ONE in four shops in Sunderland city centre now stands empty.
Figures released by the Local Data Company (LDC) show 23.6 per cent of shops in Sunderland city centre are vacant, up almost three per cent in six months.
The LDC report come after think-tank Centre for Cities found Sunderland had a “weak urban core”, one of the reasons experts listed it in the top five UK cities most vulnerable to unemployment.
It also comes two days before Sunderland marks 20 years since receiving official “city” status.
The national average of empty shops is 14.3 per cent according to the LDC’s review of vacancy figures for more than 700 centres. The city is 10th in the rankings.
Sunderland City Council leader Paul Watson said every effort was being made to nurture trade in the city centre – and praised the Echo for its help in encouraging more shoppers to spend their money in Wearside.
He said: “Empty shops are a problem across the country, not only in large centres like Sunderland but also medium and small centres. Examples of centres where the proportion of vacancies has decreased are few and far between.

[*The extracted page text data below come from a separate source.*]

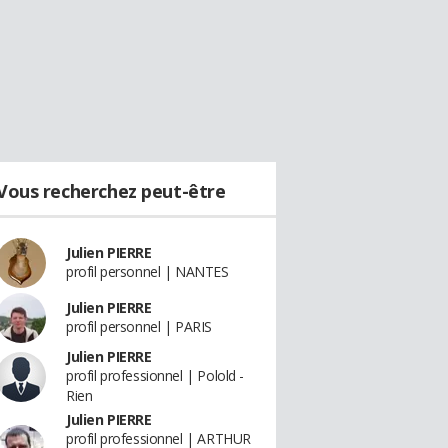
Vous recherchez peut-être
Julien PIERRE
profil personnel | NANTES
Julien PIERRE
profil personnel | PARIS
Julien PIERRE
profil professionnel | Polold -
Rien
Julien PIERRE
profil professionnel | ARTHUR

“The council has a range of measures to support new independent retailers in the city centre, including mentoring, business advice, financial support towards start up costs and promotional and marketing support.
“We are fairly unique in this approach. Also, in light of the increase in online trading we are working on a programme to ensure more of our city centre businesses are retailing online.
He added: “Sunderland city centre includes a good mix of international retailers, local chains and specialist independent shops. These retailers will soon be recognised with the Retail Awards, of which the City Council is delighted to be working in partnership with the Sunderland Echo and others to support.
“On average 1.6 million shoppers visit the Bridges each month. The Bridges has a below-national-average void rate which currently stands at just 1.5 per cent.”
Coun Watson said the national economic picture had an impact on people’s tendency to spend, with obvious impacts on the level of vacant shops.
He said technological factors such as growth in internet online shopping also had a part to play in the problems with shop vacancies.
TJ Hughes and shoe retailer Barratts, have both gone into administration in the past 12 months.
But Coun Watson said there was hope on the horizon for Sunderland.
He said: “There will be opportunities for Sunderland with the £15million expansion of the Bridges, due for completion in Spring 2013, and going forward, the development of the Vaux site, which will attract people into the city centre to live, work and, of course, shop.”
Shopper Mary McIntyre, 61, of Roker, said: “The city centre’s not like it used to be in it’s hey-day. It all looks pretty rundown now. I do most of my shopping at Asda.”
Jean Simpson, 64, of Grangetown, added: “I like to go to the MetroCentre or the Bridges. There’s not many shops on the big streets any more.”